Dieci minuti di fuoco che non possono e non devono riscattare gli altri ottanta, fatti di approssimazione e poco gioco. La Salernitana perde anche a Carpi (3-2), sfiorando solo l’impresa di rimontare il triplo svantaggio agli uomini di Castori, autentica bestia nera della formazione granata. Colantuono colleziona la quarta sconfitta nelle ultime cinque gare, e la sua panchina ora scotta per davvero.

A nulla serve il cambio di modulo, il ritorno al 3-5-2 produce la solita scarsa vena in fase di impostazione, specie contro un avversario che bada principalmente a difendersi per provare a colpire in contropiede. Il primo tempo scivola via senza sussulti quasi fino al duplice fischio, quando Pasciuti conclude un grande inserimento con una girata volante che vale il vantaggio ai padroni di casa (45’). La Salernitana del primo tempo era stata ben poca cosa, tolta qualche sgroppata del generosissimo Casasola. Nella ripresa Colantuono manda subito in campo Bocalon per un inconsistente Jallow, ma a sorpresa è il Carpi a trovare il colpo del 2-0. Su corner dei biancorossi Djuric prolunga il pallone servendo di fatto un ottimo assist a Sabbione, la cui incornata viene ribadita in rete da Concas al 59’. Neanche l’ingresso di Rosina sembra scuotere i suoi, la partita scivola così fino all’82’, quando Schiavi perde un pallone sanguinoso offendo una ripartenza letale agli emiliani, conclusa con un potente diagonale del neo entrato Vano, che fa secco Micai per il 3-0. Umiliata, sulle gambe, fischiata dai propri tifosi, la Salernitana trova inspiegabilmente la forza di creare occasioni a ripetizione dalle parti di Piscitella. Accorcia le distanze prima Casasola con un colpo di testa sugli sviluppi di un corner, poi Rosina sfrutta in tuffo una spiazzata di Djuric (questa volta verso la parte giusta), per regalare ulteriori minuti di speranza in casa granata. Il Carpi tremerà, ma nonostante qualche sussulto la rimonta resta smorzata in gola alla Salernitana e ai suoi supporters. Non bastano dieci minuti di fuoco per cancellarne altri ottanta di approssimazione, ora la panchina di Colantuono scotta per davvero. 
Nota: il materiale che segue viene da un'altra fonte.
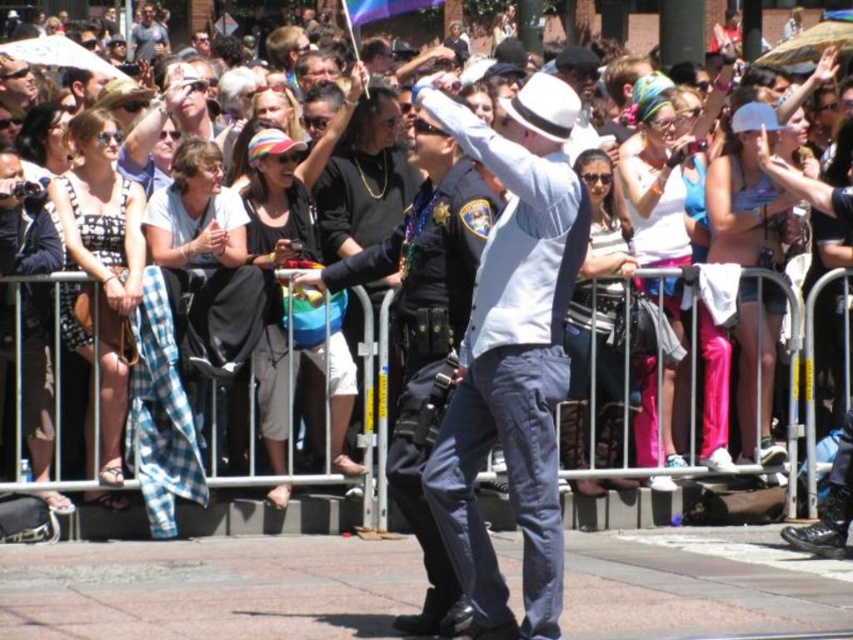 You are a photographer trying to capture both the matte black tank top at left and the matte black shirt at upper center in a single frame. Which of the two should you focus on first to ensure they are both in the shot?

The matte black tank top at left should be focused on first because it is positioned to the right of the matte black shirt at upper center, so adjusting the frame to include the rightmost subject ensures both are captured.

You are a photographer positioned at the back of the crowd behind the metal barricade. You want to take a clear photo of the white matte fedora at center from your current position. Considering the distance, can you capture it without zooming?

The white matte fedora at center is 34.36 meters away from the viewer. Depending on the camera lens and resolution, capturing clear details without zooming may be challenging, but the distance is feasible with a high quality camera. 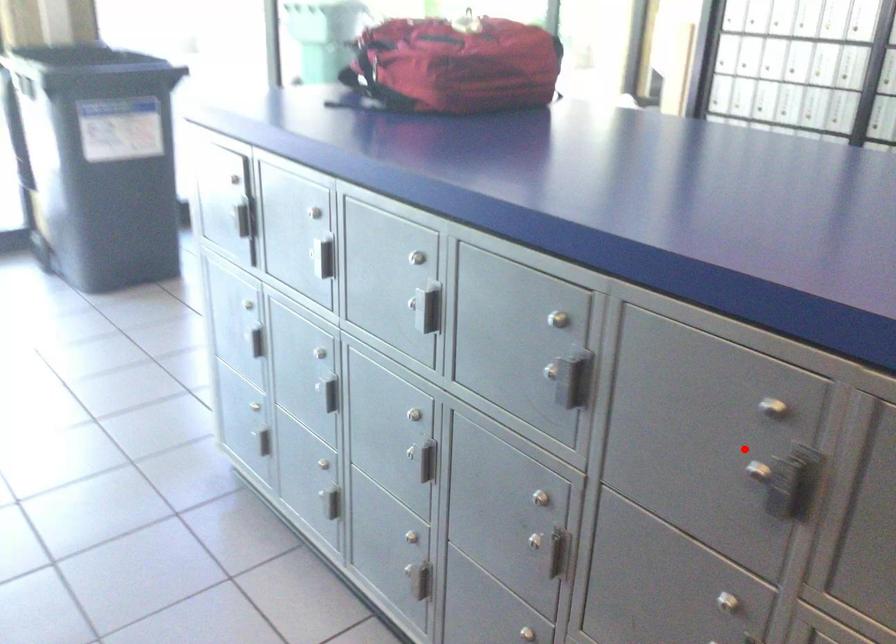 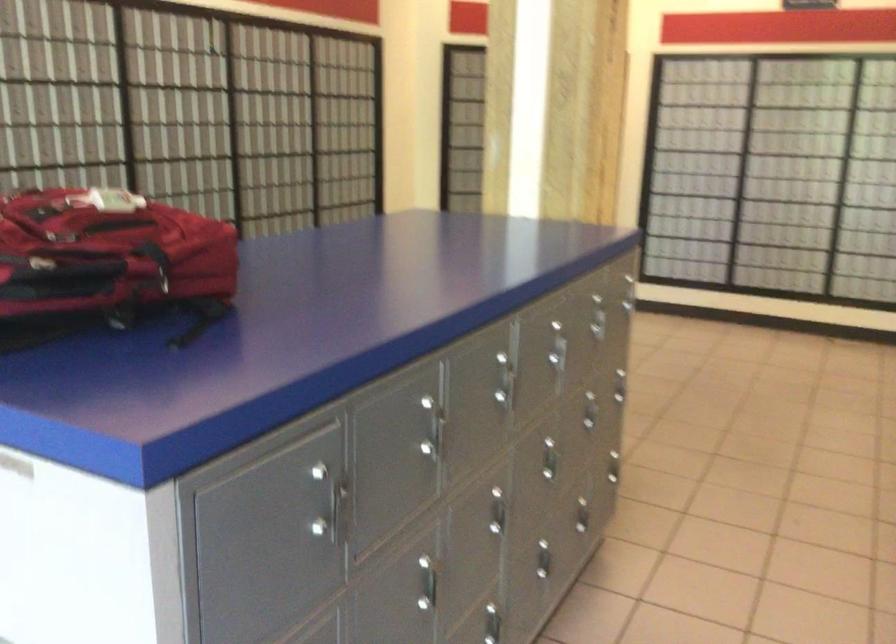 Question: I am providing you with two images of the same scene from different viewpoints. In image1, a red point is highlighted. Considering the same 3D point in image2, which of the following is correct?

CARPI (4-4-1-1): Piscitelli; Pachonik, Sabbione, Poli, Pezzi; Concas (27′ st Buongiorno), Pasciuti (38 ‘st Mbaye), Di Noia, Jelenic; Machach; Arrighini (35’ st Vano). A disp. Serraiocco, Suagher, Frascatore, Ligi, Romairone, Saric, Barnofsky, Piscitella, Mokulu. All: Fabrizio Castori.

SALERNITANA (3-5-2): Micai; Perticone, Schiavi, Gigliotti; Casasola, Akpa Akpro (38 ‘st Palumbo), Di Tacchio, Mazzarani (16′ st Rosina), Vitale; Jallow (10’ st Bocalon), Djuric. A disp. Vannucchi, Lazzari, D.Anderson, Pucino, Mantovani, Migliorini, Orlando, Castiglia, A.Anderson. All: Stefano Colantuono.

ARBITRO: Luca Massimi di Termoli (Baccini/Borzomì). IV uomo: Riccardo Ros di Pordenone.

RETI: 45′ pt Pasciuti (C), 14′ st Concas (C), 36′ st Vano (C), 41′ st Casasola (S), 44′ st Rosina (S).

Ammoniti: Akpa Akpro (S), Pasciuti (C), Pezzi (C), Jelenic (C).

Note:  Spettatori:  2126 (di cui 689 ospiti). Angoli: 4-6. Recupero: 3′ pt, 4′ st.